*** Opening of Material for this task ***
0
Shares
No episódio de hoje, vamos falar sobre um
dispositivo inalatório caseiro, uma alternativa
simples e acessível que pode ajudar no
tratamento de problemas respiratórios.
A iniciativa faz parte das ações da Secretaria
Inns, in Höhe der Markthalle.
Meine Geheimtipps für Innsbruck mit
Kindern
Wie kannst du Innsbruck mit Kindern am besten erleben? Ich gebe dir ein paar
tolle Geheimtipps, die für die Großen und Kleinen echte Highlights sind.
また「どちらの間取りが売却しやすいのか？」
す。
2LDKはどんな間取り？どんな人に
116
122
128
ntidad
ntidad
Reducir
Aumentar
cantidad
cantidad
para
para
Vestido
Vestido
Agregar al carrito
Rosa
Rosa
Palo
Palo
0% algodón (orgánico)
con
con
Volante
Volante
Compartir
*** Close of Material for this task ***
*** Opening of Material for this task ***
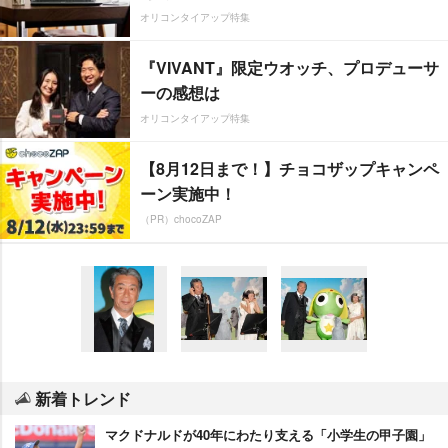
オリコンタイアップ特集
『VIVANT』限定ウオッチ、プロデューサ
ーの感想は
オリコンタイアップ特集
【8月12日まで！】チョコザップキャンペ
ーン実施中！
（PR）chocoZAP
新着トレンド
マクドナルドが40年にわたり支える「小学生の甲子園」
*** Close of Material for this task ***
*** Opening of Material for this task ***
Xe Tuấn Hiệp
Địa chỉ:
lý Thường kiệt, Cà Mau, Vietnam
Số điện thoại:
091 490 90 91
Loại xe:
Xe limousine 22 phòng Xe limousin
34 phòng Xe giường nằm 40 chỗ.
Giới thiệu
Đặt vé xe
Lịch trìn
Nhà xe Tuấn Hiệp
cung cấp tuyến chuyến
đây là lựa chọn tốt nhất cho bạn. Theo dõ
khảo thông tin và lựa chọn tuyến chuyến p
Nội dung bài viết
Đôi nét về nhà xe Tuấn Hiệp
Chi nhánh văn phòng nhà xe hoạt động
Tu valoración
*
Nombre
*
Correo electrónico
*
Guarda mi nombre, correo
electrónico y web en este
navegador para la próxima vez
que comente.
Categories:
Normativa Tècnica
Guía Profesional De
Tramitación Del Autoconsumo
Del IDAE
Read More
*** Close of Material for this task ***
Your goal:
Using the material above, gather every line that includes "Tuấn".

Response to the task:
Xe Tuấn Hiệp
Nhà xe Tuấn Hiệp
Đôi nét về nhà xe Tuấn Hiệp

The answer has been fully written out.